Researchers develop a framework to better predict extreme rainfall events in Mediterranean countries
A new study identifies nine specific large-scale weather patterns that influence extreme precipitation over the Mediterranean. Making use of this connection between localized extremes and large-scale weather variability can help to better predict heavy rainfall up to three weeks ahead.
Researchers at the European Centre for Medium-Range Weather Forecasts (ECMWF, UK) and TU Bergakademie Freiberg (Germany) presented their results in the current issue of the International Journal of Climatology.
Extreme rainfall has devastating consequences for societies and economies. Locations around the Mediterranean are frequently affected by such events, leading to landslides and floods. “It is, however, extremely challenging to forecast many days in advance when and where exactly heavy rainfall will occur. Thus, researchers strive to develop new tools to better predict extreme weather phenomena allowing for early warnings and adequate mitigation strategies”, explains first author Nikolaos Mastrantonas, who has carried out the study as a PhD student within the EU-funded research project CAFE.

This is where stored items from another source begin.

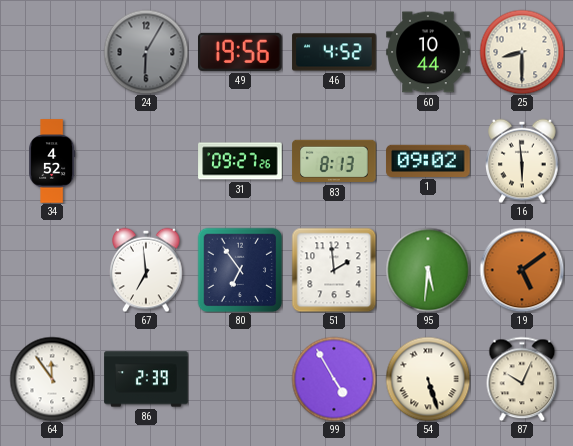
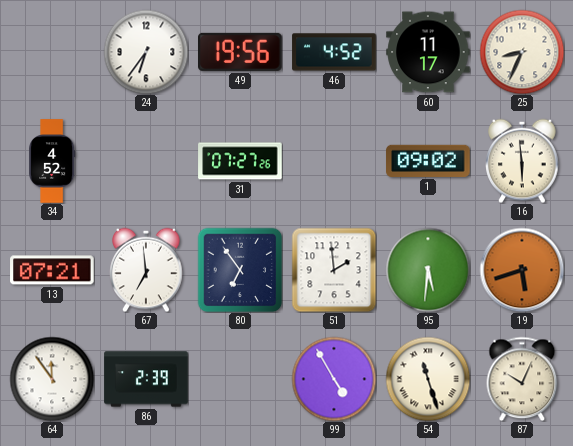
24: 6:05 -> 6:36
24 dial: grey -> white
60: 10:44 -> 11:17
25: 8:30 -> 8:34
31: 09:27 -> 07:27
83: 8:13 -> none
13: none -> 07:21
19: 5:09 -> 5:42
54: 5:27 -> 11:27
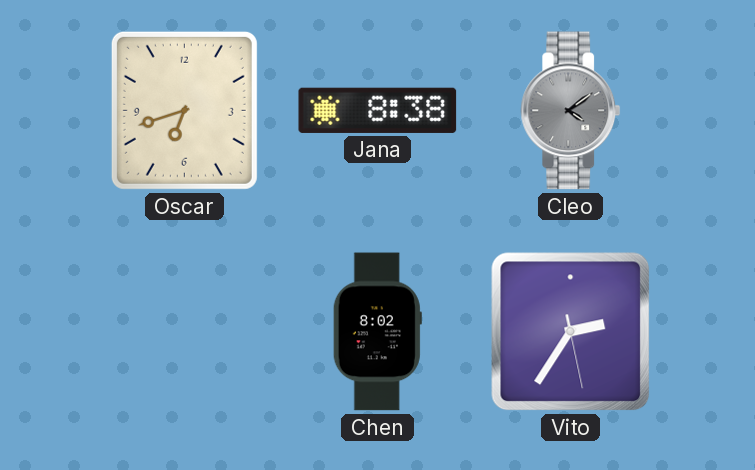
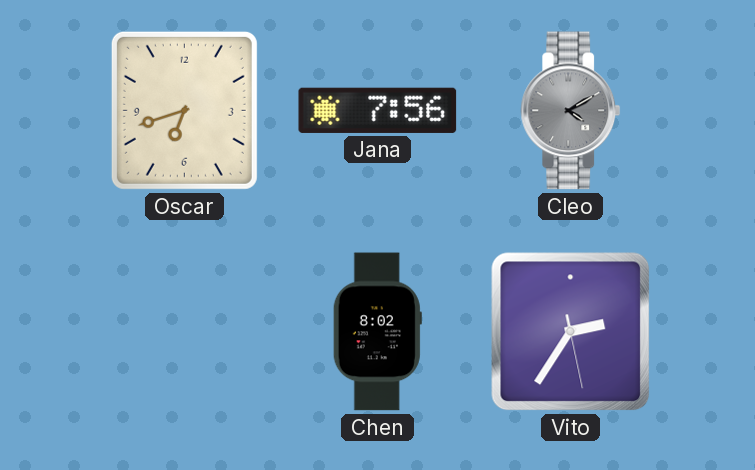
Jana: 8:38 -> 7:56
Cleo: 4:09 -> 4:10
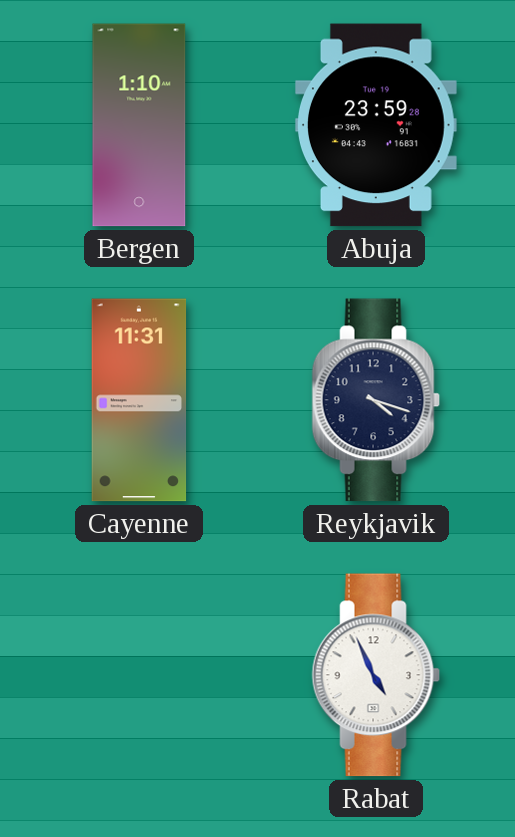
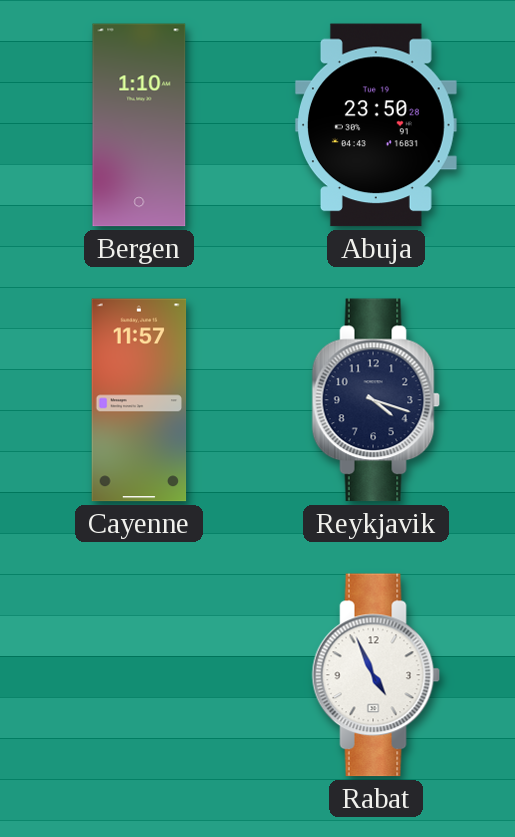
Abuja: 23:59 -> 23:50
Cayenne: 11:31 -> 11:57
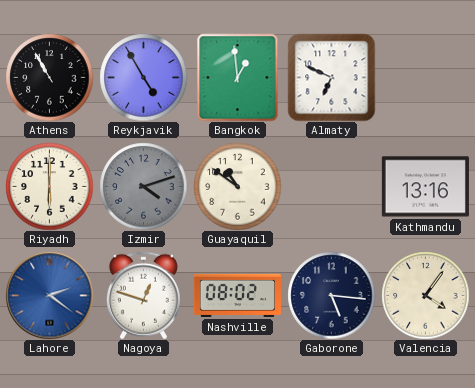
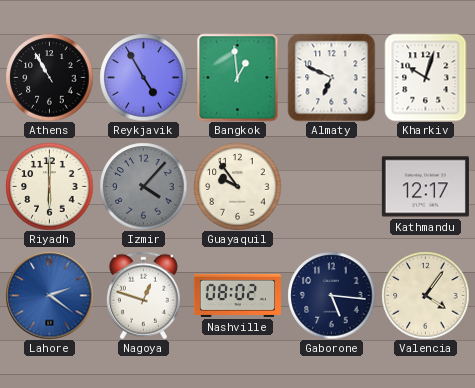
Kharkiv: none -> 10:03
Izmir: 4:12 -> 4:07
Guayaquil: 10:51 -> 9:54
Kathmandu: 13:16 -> 12:17
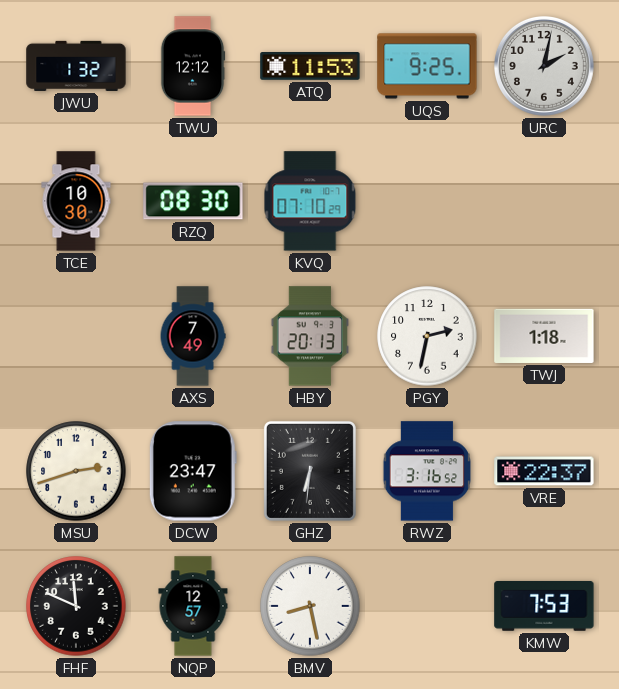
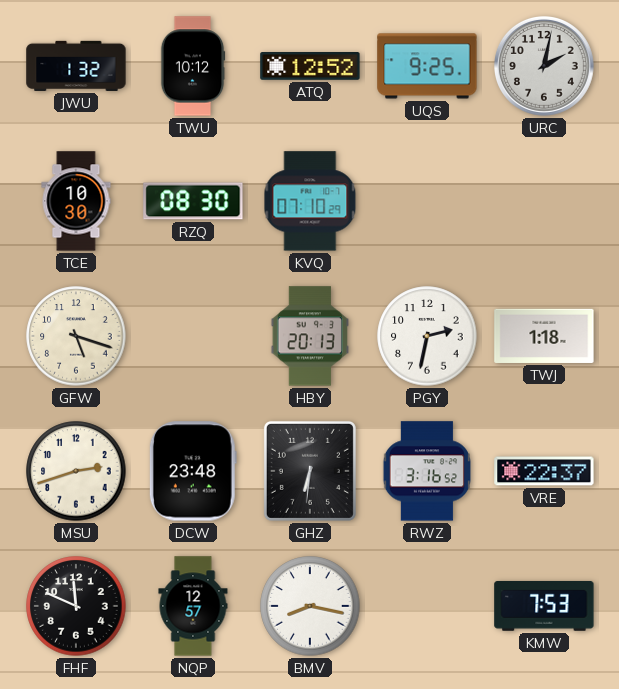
TWU: 12:12 -> 10:12
ATQ: 11:53 -> 12:52
GFW: none -> 5:18
AXS: 7:49 -> none
DCW: 23:47 -> 23:48
BMV: 8:28 -> 8:17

Learning from the past to shine a light on the future
The researchers analysed weather data from 1979 to today, grouping the daily weather into nine patterns of distinct atmospheric characteristics over the Mediterranean. The study shows that there is a strong relation between these nine patterns and the location of the extreme weather event. “We can now use the data to come up with a model that will help to better predict extreme rain in the Mediterranean”, says Prof. Jörg Matschullat of TU Bergakademie Freiberg. The geoecologist supervises Nikolaos Mastrantonas’ PhD and adds: “When it comes to climate, the Mediterranean Sea is a particularly interesting region as it is surrounded by large continents and mountain ranges. The regional climate of the area is also dependent on large-scale patterns over the Atlantic Ocean, the Balkans and the Black Sea”.
Mountains create links across distant locations
According to the study, the nine patterns are associated with unstable low-pressure systems such as cut-off lows and troughs, or with stable anticyclonic conditions, such as ridges, extending over hundreds of kilometres. “Such conditions lead to extreme precipitation events at different subregions of the Mediterranean”, says Nikolaos Mastrantonas. To name one example: A low-pressure system centred over the Bay of Biscay increases the probability of extreme rainfall over mountainous and coastal regions in Spain, Morocco, Italy, and even in the West Balkans more than sixfold.
The team also found that mountains create a strong link between distant areas. In Central Western Italy, for example, three in every ten extremes happen simultaneously with extremes over Montenegro and Croatia, although almost 500 kilometres lie between these two areas. “This is a result of the Apennines that block a substantial part of the air flow, and frequently force the moisture to precipitate in the western part of Italy, and on the same day over Croatia”, the young researcher explains.
New information helps to further develop forecasting models
According to the scientists, current weather forecasting models can already provide reliable information about large-scale weather variability up to three weeks in advance, a timeframe known as sub-seasonal scale. “As the next step of this work, we will quantify how reliable the state-of-the-art weather forecasting models are in predicting the identified nine patterns. Our intention is to incorporate such information into new forecasting products informing about extreme weather over the Mediterranean at sub-seasonal scales”, Prof Jörg Matschullat clarifies.